Em meio a tanta brutalidade, o Ministério dos Direitos Humanos criou um grupo de trabalho – coordenado pela ex-deputada Manuela D’Ávila – no começo do ano para se dedicar ao estudo do discurso de ódio, a fim de elaborar políticas capazes de mitigá-lo. E após os mais recentes ataques que levaram à morte de uma professora em São Paulo e de quatro crianças em Blumenau (SC), um grupo de trabalho interministerial, comandado pela pasta da Educação, também foi instituído para discutir ações de longo prazo. Além disso, medidas emergenciais e imediatas foram tomadas no âmbito do Ministério da Justiça e Segurança Pública.
Um dos membros do grupo de trabalho sobre o discurso de ódio é o psicanalista Christian Dunker, professor do Departamento de Psicologia Clínica e coordenador o Laboratório de Teoria Social, Filosofia e Psicanálise da USP (Universidade de São Paulo). Ao portal, ele explicou que, no contexto atual, o ódio não é o afeto primário. “O afeto primário é o medo. Primeiro, você cria o medo e a vergonha de sentir-se isolado, de não se sentir pertencendo a um grupo e em seguida vem o ódio em cima”, disse.
O sentimento, que permeia a sociedade como um todo, rebate fortemente entre os mais jovens que, via de regra, são mais vulneráveis à influência das redes e à necessidade de aceitação, seja daqueles com quem dividem o cotidiano, seja nas redes sociais, em grupos de gamers ou fóruns presentes na internet ou na deep web.
“O que vem acontecendo é que essa experiência própria da adolescência — da gente se sentir estranho no corpo, no grupo, na família — está sendo acolhida por grupos de intencionalidade radicalizadora, grupos que vão transformar e capitalizar esse sentimento de injustiça em ódio orientado para uma ação não pacífica. Isso é completamente novo”, aponta Dunker.
Ele destacou ainda que esse processo de ataques às instituições de ensino tem a ver, também, “com a demonização, a suspeita com relação às escolas e universidades por parte do último governo”.
Para superar o problema, ele chama atenção para a necessidade de oferecer caminhos que passem pela educação — inclusive para o uso da internet — e pelos cuidados com a saúde mental, além da importância de o país ser desintoxicado de todo o discurso fascista que, apesar dos novos ares vindos com a eleição de Lula, ainda está presente no tecido social, bastante esgarçado nos últimos anos.
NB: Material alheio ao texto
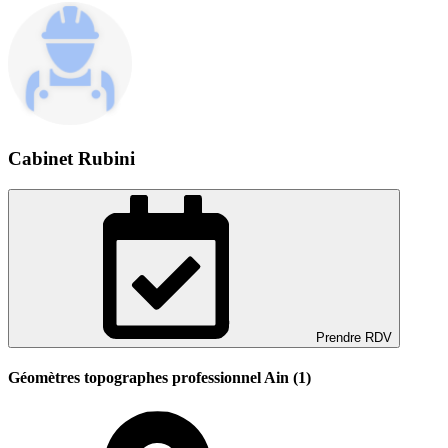
Cabinet Rubini
Prendre RDV
Géomètres topographes professionnel Ain (1)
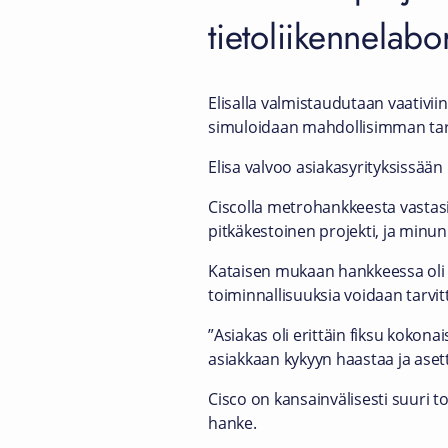
tietoliikennelabo
Elisalla valmistaudutaan vaativii
simuloidaan mahdollisimman tarkk
Elisa valvoo asiakasyrityksissää
Ciscolla metrohankkeesta vastasi
pitkäkestoinen projekti, ja minun 
Kataisen mukaan hankkeessa oli 
toiminnallisuuksia voidaan tarvitt
”Asiakas oli erittäin fiksu koko
asiakkaan kykyyn haastaa ja asetta
Cisco on kansainvälisesti suuri 
hanke.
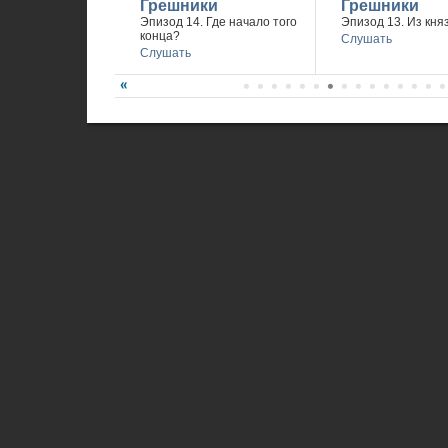
Грешники
Грешники
Эпизод 14. Где начало того
Эпизод 13. Из княз
конца?
Слушать
Слушать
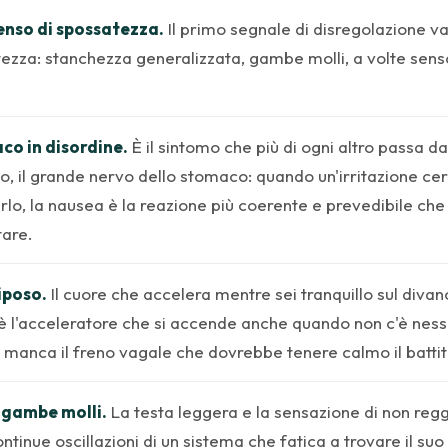
enso di spossatezza.
Il primo segnale di disregolazione va
ezza: stanchezza generalizzata, gambe molli, a volte sens
co in disordine.
È il sintomo che più di ogni altro passa d
go, il grande nervo dello stomaco: quando un'irritazione ce
arlo, la nausea è la reazione più coerente e prevedibile che 
are.
iposo.
Il cuore che accelera mentre sei tranquillo sul divan
 è l'acceleratore che si accende anche quando non c'è nes
 manca il freno vagale che dovrebbe tenere calmo il battit
gambe molli.
La testa leggera e la sensazione di non reg
tinue oscillazioni di un sistema che fatica a trovare il suo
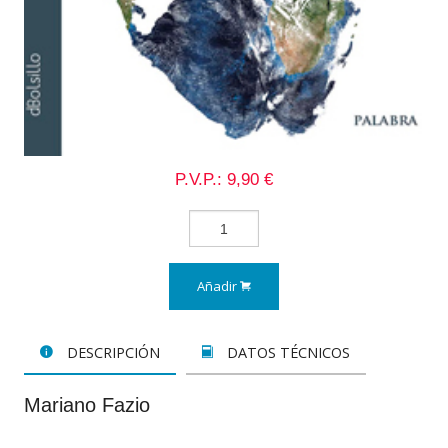
P.V.P.: 9,90 €
Añadir
DESCRIPCIÓN
DATOS TÉCNICOS
Mariano Fazio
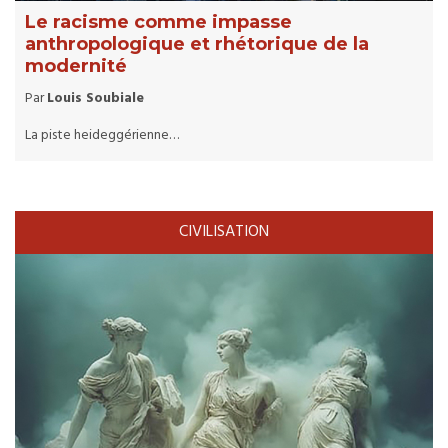
Le racisme comme impasse
anthropologique et rhétorique de la
modernité
Par
Louis Soubiale
La piste heideggérienne…
CIVILISATION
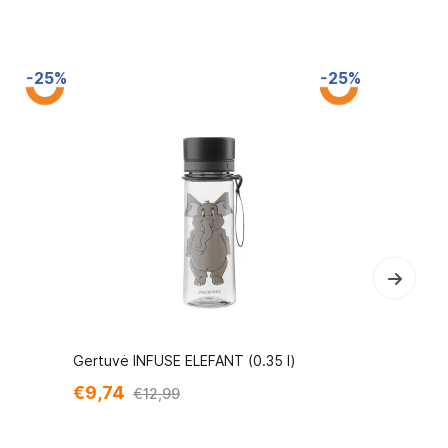
-25%
-25%
Gertuvė INFUSE ELEFANT (0.35 l)
Gertuvė IN
€9,74
€9,74
€12,99
€1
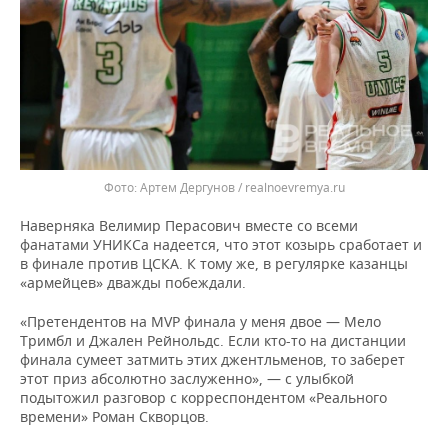
Артем Дергунов / realnoevremya.ru
Наверняка Велимир Перасович вместе со всеми
фанатами УНИКСа надеется, что этот козырь сработает и
в финале против ЦСКА. К тому же, в регулярке казанцы
«армейцев» дважды побеждали.
«Претендентов на MVP финала у меня двое — Мело
Тримбл и Джален Рейнольдс. Если кто-то на дистанции
финала сумеет затмить этих джентльменов, то заберет
этот приз абсолютно заслуженно», — с улыбкой
подытожил разговор с корреспондентом «Реального
времени» Роман Скворцов.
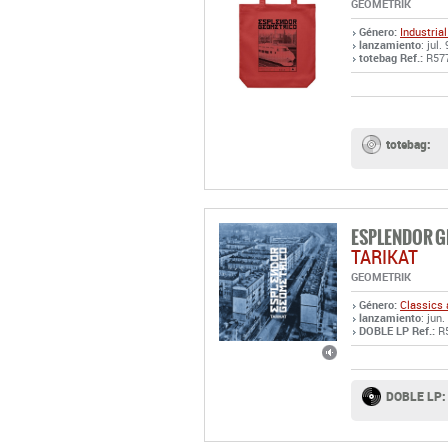
totebag:
ESPLENDOR 
TARIKAT
GEOMETRIK
Género:
Classics 
lanzamiento
: jun.
DOBLE LP Ref.:
R
DOBLE LP:
ESPLENDOR 
STREPITUS
GEOMETRIK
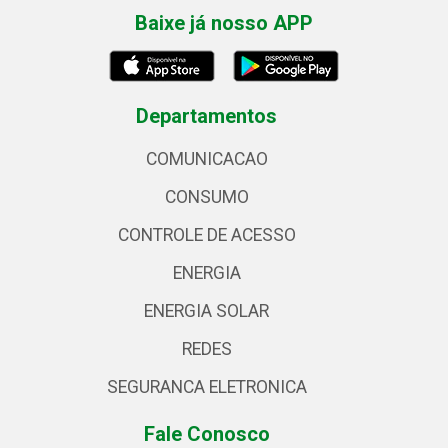
Baixe já nosso APP
Departamentos
COMUNICACAO
CONSUMO
CONTROLE DE ACESSO
ENERGIA
ENERGIA SOLAR
REDES
SEGURANCA ELETRONICA
Fale Conosco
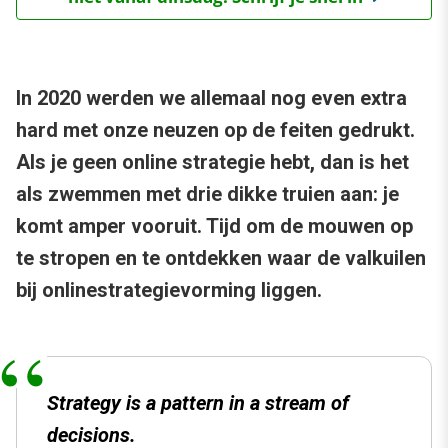
In 2020 werden we allemaal nog even extra
hard met onze neuzen op de feiten gedrukt.
Als je geen online strategie hebt, dan is het
als zwemmen met drie dikke truien aan: je
komt amper vooruit. Tijd om de mouwen op
te stropen en te ontdekken waar de valkuilen
bij onlinestrategievorming liggen.
Strategy is a pattern in a stream of
decisions.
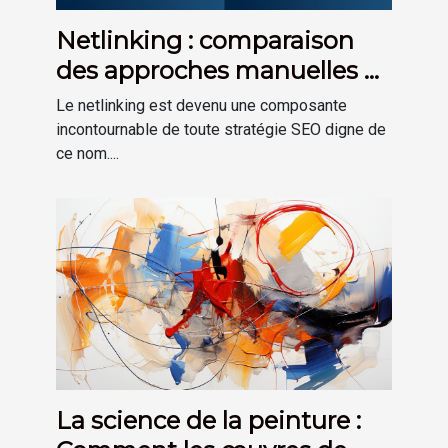
Netlinking : comparaison
des approches manuelles et
automatisées
Le netlinking est devenu une composante
incontournable de toute stratégie SEO digne de
ce nom....
La science de la peinture :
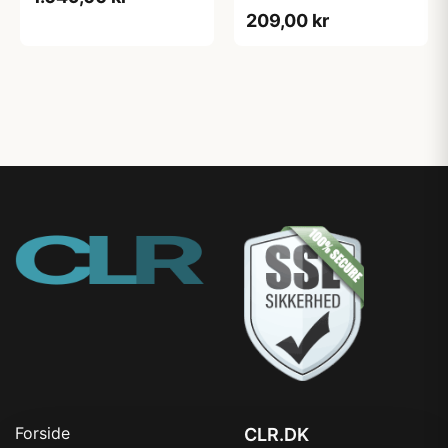
0,75 L
209,00 kr
Forside
CLR.DK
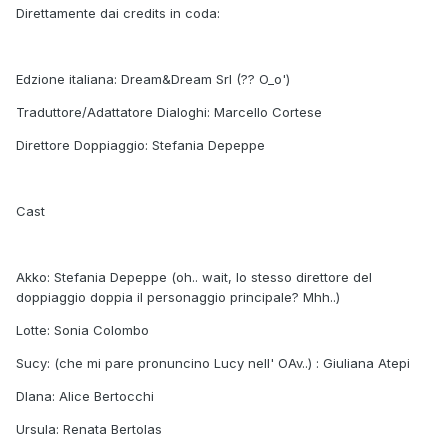
Direttamente dai credits in coda:
Edzione italiana: Dream&Dream Srl (?? O_o')
Traduttore/Adattatore Dialoghi: Marcello Cortese
Direttore Doppiaggio: Stefania Depeppe
Cast
Akko: Stefania Depeppe (oh.. wait, lo stesso direttore del
doppiaggio doppia il personaggio principale? Mhh..)
Lotte: Sonia Colombo
Sucy: (che mi pare pronuncino Lucy nell' OAv..) : Giuliana Atepi
DIana: Alice Bertocchi
Ursula: Renata Bertolas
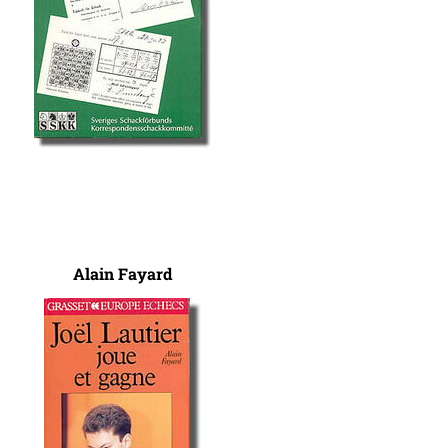
Alain Fayard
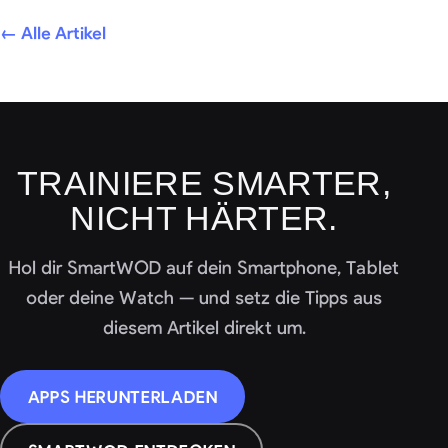
← Alle Artikel
TRAINIERE SMARTER,
NICHT HÄRTER.
Hol dir SmartWOD auf dein Smartphone, Tablet
oder deine Watch — und setz die Tipps aus
diesem Artikel direkt um.
APPS HERUNTERLADEN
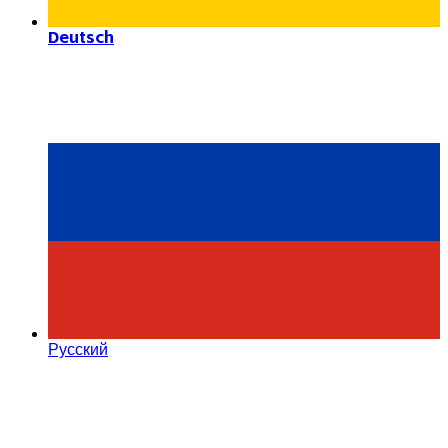
Deutsch
Русский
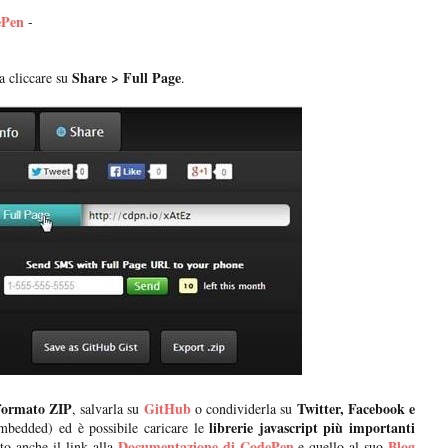
ePen
-
Share > Full Page
 cliccare su
.
formato ZIP
GitHub
Twitter, Facebook e
, salvarla su
o condividerla su
librerie javascript più importanti
mbedded) ed è possibile caricare le
Documentazione di CodePen
Blog
to anche il link alla
e quello al suo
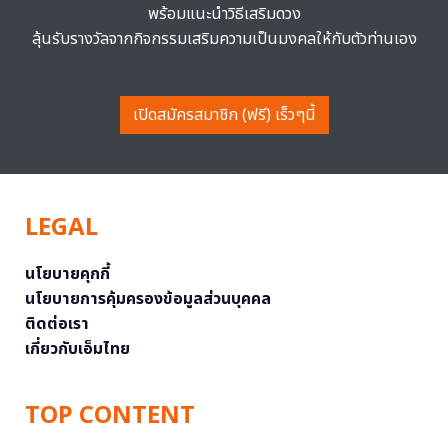
พร้อมแนะนำวิธีเสริมดวง
ลุ้นรับรางวัลจากกิจกรรมเสริมความเป็นมงคลให้กับตัวท่านเอง
เปิดสมัครสมาชิก (ฟรี) เร็วๆนี้
LEGAL
นโยบายคุกกี้
นโยบายการคุ้มครองข้อมูลส่วนบุคคล
ติดต่อเรา
เกี่ยวกับเอ็มไทย
TOP CONTENT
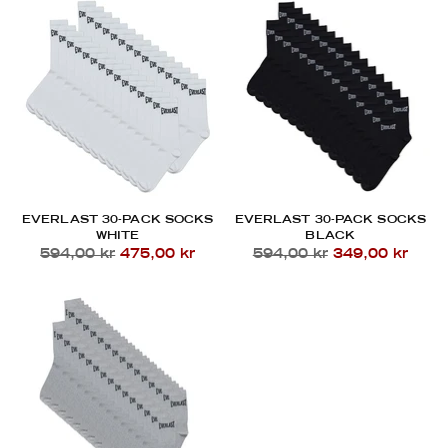
EVERLAST 30-PACK SOCKS
EVERLAST 30-PACK SOCKS
WHITE
BLACK
Regular
Regular
594,00 kr
475,00 kr
594,00 kr
349,00 kr
price
price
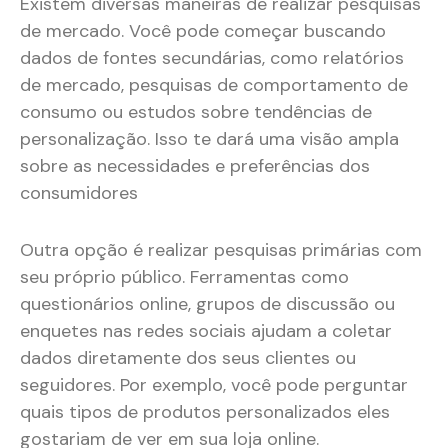
Existem diversas maneiras de realizar pesquisas
de mercado. Você pode começar buscando
dados de fontes secundárias, como relatórios
de mercado, pesquisas de comportamento de
consumo ou estudos sobre tendências de
personalização. Isso te dará uma visão ampla
sobre as necessidades e preferências dos
consumidores​
Outra opção é realizar pesquisas primárias com
seu próprio público. Ferramentas como
questionários online, grupos de discussão ou
enquetes nas redes sociais ajudam a coletar
dados diretamente dos seus clientes ou
seguidores. Por exemplo, você pode perguntar
quais tipos de produtos personalizados eles
gostariam de ver em sua loja online.​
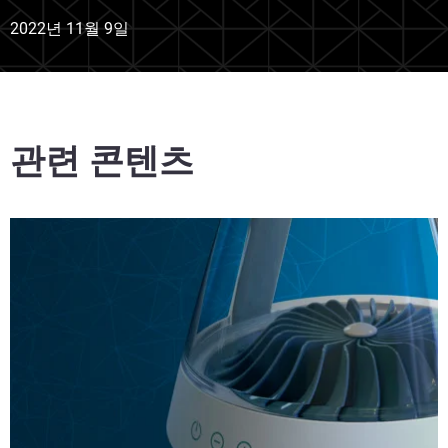
2022년 11월 9일
관련 콘텐츠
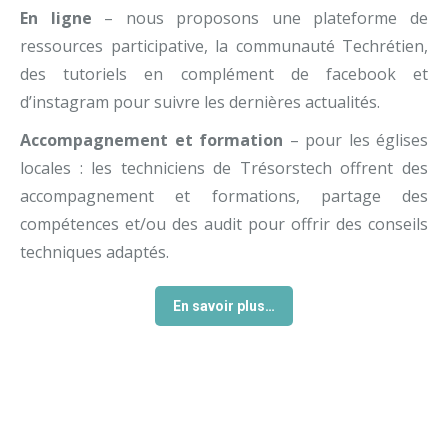
En ligne
– nous proposons une plateforme de
ressources participative, la communauté Techrétien,
des tutoriels en complément de facebook et
d’instagram pour suivre les dernières actualités.
Accompagnement et formation
–
pour les églises
locales : les techniciens de Trésorstech offrent des
accompagnement et formations, partage des
compétences et/ou des audit pour offrir des conseils
techniques adaptés.
En savoir plus…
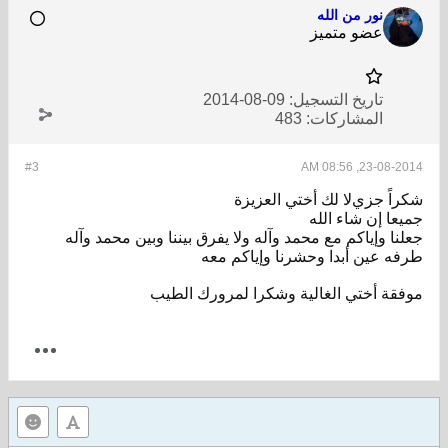
نور من الله
عضو متميز
تاريخ التسجيل:
09-08-2014
المشاركات:
483
#3
23-08-2014, 08:56 AM
شكراً جزيﻻ لك أختي العزيزة
جميعا إن شاء الله
جعلنا وإياكم مع محمد وآله وﻻ يفرق بيننا وبين محمد وآله
طرفه عين أبدا وحشرنا وإياكم معه
موفقة أختي الغالية وشكرا لمرورك الطيب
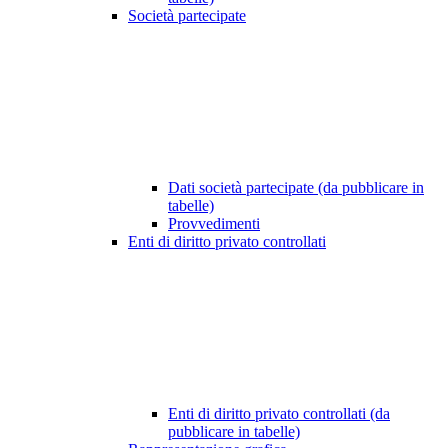
Società partecipate
Dati società partecipate (da pubblicare in
tabelle)
Provvedimenti
Enti di diritto privato controllati
Enti di diritto privato controllati (da
pubblicare in tabelle)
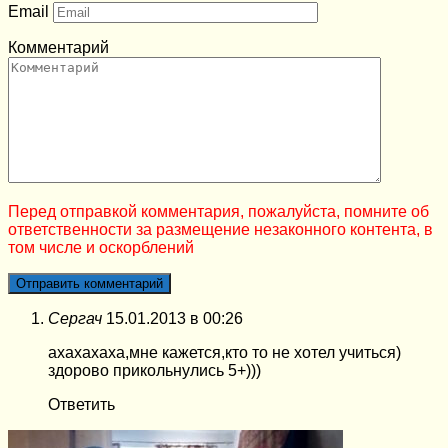
Email
Комментарий
Перед отправкой комментария, пожалуйста, помните об
ответственности за размещение незаконного контента, в
том числе и оскорблений
Сергач
15.01.2013 в 00:26
ахахахаха,мне кажется,кто то не хотел учиться)
здорово прикольнулись 5+)))
Ответить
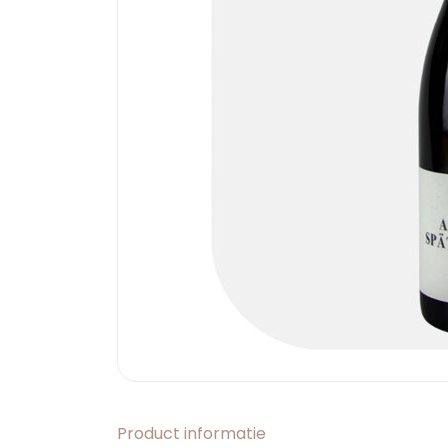
Product informatie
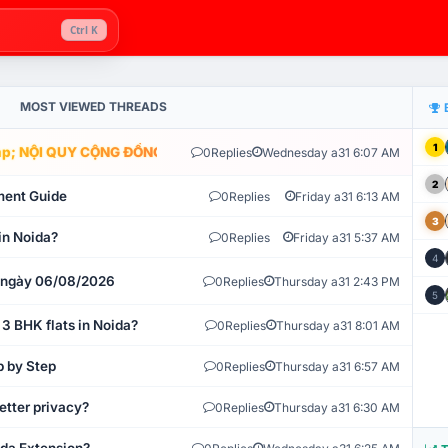
Ctrl K
MOST VIEWED THREADS
1
; NỘI QUY CỘNG ĐỒNG VLIKE.VN: HỆ THỐNG GIÁM SÁT TỰ ĐỘNG V
0
Replies
Wednesday a31 6:07 AM
2
ment Guide
0
Replies
Friday a31 6:13 AM
3
in Noida?
0
Replies
Friday a31 5:37 AM
4
t ngày 06/08/2026
0
Replies
Thursday a31 2:43 PM
5
 3 BHK flats in Noida?
0
Replies
Thursday a31 8:01 AM
p by Step
0
Replies
Thursday a31 6:57 AM
etter privacy?
0
Replies
Thursday a31 6:30 AM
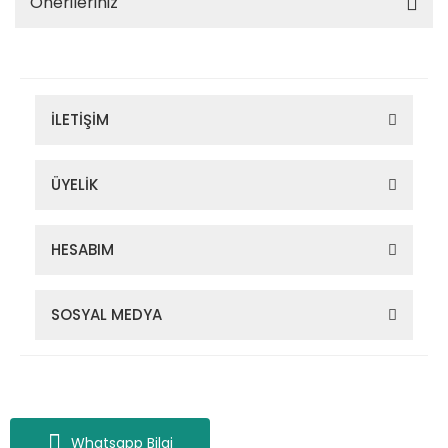
Önerileriniz
İLETİŞİM
ÜYELİK
HESABIM
SOSYAL MEDYA
Zigana Outdoor 2022 © Tüm Hakları Saklıdır. Kredi kartı bilgileriniz
256bit SSL sertifikası ile korunmaktadır.
Whatsapp Bilgi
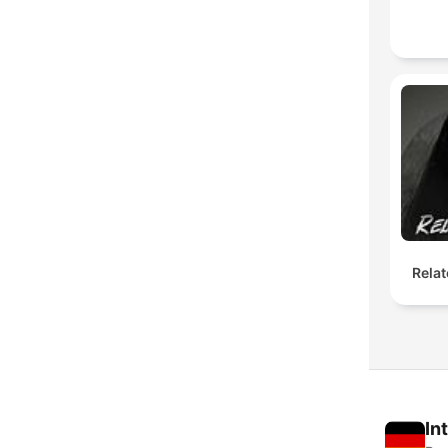
Relat
In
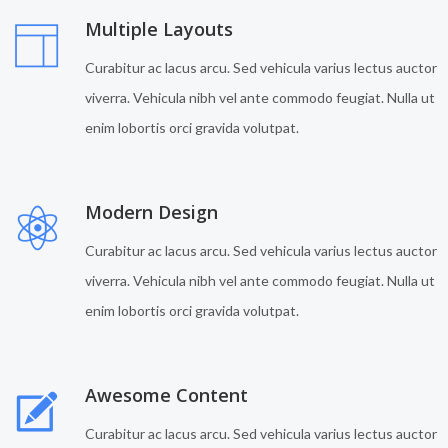
Multiple Layouts
Curabitur ac lacus arcu. Sed vehicula varius lectus auctor
viverra. Vehicula nibh vel ante commodo feugiat. Nulla ut
enim lobortis orci gravida volutpat.
Modern Design
Curabitur ac lacus arcu. Sed vehicula varius lectus auctor
viverra. Vehicula nibh vel ante commodo feugiat. Nulla ut
enim lobortis orci gravida volutpat.
Awesome Content
Curabitur ac lacus arcu. Sed vehicula varius lectus auctor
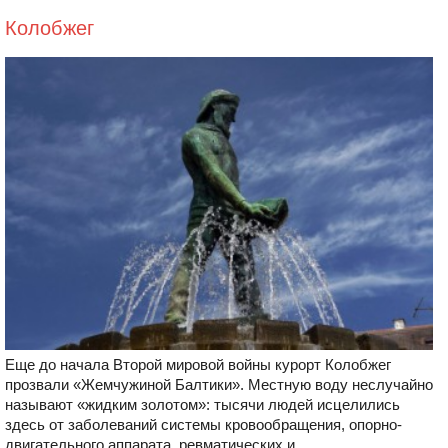
Колобжег
Еще до начала Второй мировой войны курорт Колобжег
прозвали «Жемчужиной Балтики». Местную воду неслучайно
называют «жидким золотом»: тысячи людей исцелились
здесь от заболеваний системы кровообращения, опорно-
двигательного аппарата, ревматических и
Leia abaixo os principais trechos dessa conversa.
Discurso de ódio e violência nas escolas
“Para enfrentar esse problema, é preciso elencar uma série de medidas e atitudes porque esse tipo de fenômeno é de determinação sistêmica (…) e demorou um tempo para se formar, dependeu de certas injunções políticas, de circunstâncias que passam, inclusive, pela Covid, pelo aumento do uso da linguagem digital associado à experiência escolar etc. Agora, temos um processo que não conseguimos colocar de volta na caixinha, vai demorar muito tempo para ele ser revertido. Mas há algumas coisas que podem ser feitas”.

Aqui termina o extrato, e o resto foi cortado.